This, essentially, is a uniquely Jewish doctrine, notwithstanding that the poll revealed that a few religions and sects had slightly higher percentages of adherents who believes that “many religions can lead to eternal life” than did Jews. Most were lower, with the Mormons having the lowest such percentage (39%), and the religions that emerged from Judaism showing percentages ranging from 56% to 83%. The Jewish conclusion that “many religions can lead to eternal life” – odd in light of the fact that Judaism also claims exclusive truth – emerges from a Talmudic discussion (Sanhedrin 105a) and codified by the Rambam twice, most famously in Hilchot Melachim (The Laws of Kings) 8:11: “All who accept the seven Noachide laws and are careful to observe them are the pious one of the nations of the world and have a share in the world-to-come (i.e., eternal life)…” Those Noachide laws are the basic building blocks of civilization, prohibitions against homicide, robbery, idolatry, sexual misconduct, blasphemy, tearing a limb from a living animal and the positive commandment of maintaining a system of justice to enforce the other obligations.
Although Rambam does require that acceptance of the Noachide laws must be based on the Bible, the fundamental point established is that non-Jews need not become Jewish in order to merit eternal life, and not even to live moral and meaningful lives in which they relate to G-d. For that reason, Jews do not proselytize. Sadly, at least 5% of Jews are unaware of this, but even more sadly, it seems that many more Jews answered this question correctly but accidently, not knowing of the Rambam’s opinion but simply afraid or unwilling to opine that Judaism is the one, true faith.

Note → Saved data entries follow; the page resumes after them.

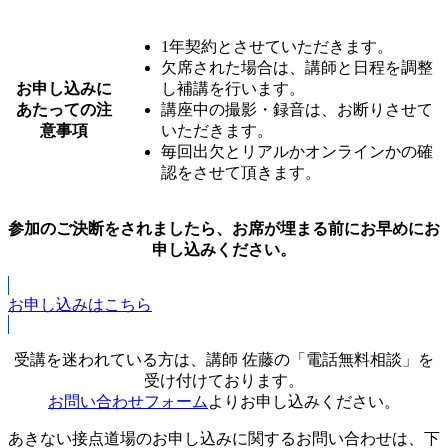
1年契約とさせていただきます。
欠席された場合は、講師と日程を調整
お申し込みに
し補講を行います。
あたっての注
講座中の撮影・録音は、お断りさせて
意事項
いただきます。
毎回出欠とリアルかオンラインかの確
認をさせて頂きます。
参加のご決断をされましたら、お席が埋まる前にお早めにお
申し込みください。
お申し込みはこちら
受講を迷われている方は、講師 佐藤の「電話無料相談」を
受け付けております。
お問い合わせフォーム
よりお申し込みください。
あきない接点道場のお申し込みに関するお問い合わせは、下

This is borne out by other statistics uncover the state of Jewish belief (or better, the beliefs of Jews) today. Approximately 84% of Jews believe that abortion should be legal in all or most cases, far more than any other religious grouping, with an astounding 40% of those asserting that abortion should be legal “in all cases.” All cases? Ninth month?! Mother in labor?! No restrictions at all? Abortion on demand! Even people who described themselves as unaffiliated with any religion (!) approved of abortions less frequently than did Jews; apparently, worship of personal autonomy over one’s body has made abortion a sacrament for many Jews. Conversely, 5% of Jews believed that abortion should be illegal “in all cases,” a clear misstatement of Jewish law as well. I wonder if those are the same 5% as above; from where are they acquiring their knowledge of Torah.

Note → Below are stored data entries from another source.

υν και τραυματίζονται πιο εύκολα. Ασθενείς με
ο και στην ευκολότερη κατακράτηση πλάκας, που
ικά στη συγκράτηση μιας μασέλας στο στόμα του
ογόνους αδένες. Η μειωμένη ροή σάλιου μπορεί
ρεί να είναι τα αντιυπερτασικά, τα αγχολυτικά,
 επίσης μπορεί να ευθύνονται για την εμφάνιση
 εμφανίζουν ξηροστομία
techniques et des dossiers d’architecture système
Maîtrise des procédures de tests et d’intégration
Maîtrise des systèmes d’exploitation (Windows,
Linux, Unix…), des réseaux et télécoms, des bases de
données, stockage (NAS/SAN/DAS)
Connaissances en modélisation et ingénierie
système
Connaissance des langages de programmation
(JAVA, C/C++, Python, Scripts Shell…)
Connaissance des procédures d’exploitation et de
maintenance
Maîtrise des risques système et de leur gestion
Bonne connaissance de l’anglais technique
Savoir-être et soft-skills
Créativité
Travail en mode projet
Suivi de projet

Similarly, 79% of Jews believed that homosexuality should be “accepted by society,” a number that again far exceeded any other religion or denomination except for the Buddhists (82%) who must also be practicing Democrats as well. A scant 15% of Jews averred that homosexuality should be “discouraged by society,” itself an inelegant phrasing of the issue. How would society “discourage” homosexuality even if it could? “Acceptance” might be interpreted as legalization, or protection within the law, but then “discouragement” is not its antithesis. Pew may have meant to distinguish “acceptance” not from rejection or discouragement but from celebration, legitimization and/or adoration of homosexuality, which is where American society is heading today, and which would have generated among the Jewish respondents here the same lopsided answer. “Acceptance” rates of homosexuality among evangelical Christians, Mormons and Muslims all hovered in the 25% range – less than a third of the Jewish rate.

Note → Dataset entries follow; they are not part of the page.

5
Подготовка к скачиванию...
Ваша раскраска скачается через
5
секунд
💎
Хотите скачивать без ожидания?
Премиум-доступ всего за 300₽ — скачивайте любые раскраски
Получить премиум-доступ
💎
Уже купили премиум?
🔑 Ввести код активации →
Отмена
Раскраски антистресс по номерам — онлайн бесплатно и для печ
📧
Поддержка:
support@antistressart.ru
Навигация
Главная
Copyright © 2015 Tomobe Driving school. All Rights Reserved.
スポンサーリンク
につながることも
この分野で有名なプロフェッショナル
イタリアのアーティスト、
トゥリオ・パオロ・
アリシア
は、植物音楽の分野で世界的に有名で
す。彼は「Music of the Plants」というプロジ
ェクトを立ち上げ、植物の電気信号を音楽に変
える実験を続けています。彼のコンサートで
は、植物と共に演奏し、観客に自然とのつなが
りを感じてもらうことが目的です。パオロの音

One flaw in the study, alluded to above, is that the respondents self-identify the religion of their choice. One of the anomalies of American-Jewish life is the large number of people who identify or perceive themselves as Jews when Jewish law deems otherwise, while many others – with the most non-Jewish sounding name – are actually Jews according to Jewish law. That is the price of intermarriage and assimilation, and those individuals number in the hundreds of thousands, a staggering figure given the undersized Jewish community. Pew calculated that 1.7% of Americans are Jews, but 4% identify as atheists or agnostics, but one can assume that those groups are disproportionately Jewish, at least by birth through one Jewish parent.
Tellingly, a scant 41% of Jews said they were absolutely certain of G-d’s existence, and 10% did not believe in G-d at all. Both figures were again surpassed only by Buddhists; Christians “absolutely certain” belief in G-d was almost double that of Jews.
As such, it is to be assumed that few Jewish respondents answered the questions by accessing their knowledge of Jewish law or philosophy, but rather by looking into themselves, or the repository of ideas and values they have accumulated over the years from mere living, and answered accordingly. Most Jews do not speak Jewish or think Jewish; many even claim – sincerely – that Judaism does not mandate any particular beliefs, values or deeds, but rather seeks goodness and kindness from its faithful. Of course, goodness and kindness are quite important to Judaism – as they are to most religions – but Judaism is ultimately defined by the divine revelation of 613 commandments, 13 fundamental principles of faith and a commitment to live a divinely-inspired life, part of a people of destiny and eternity.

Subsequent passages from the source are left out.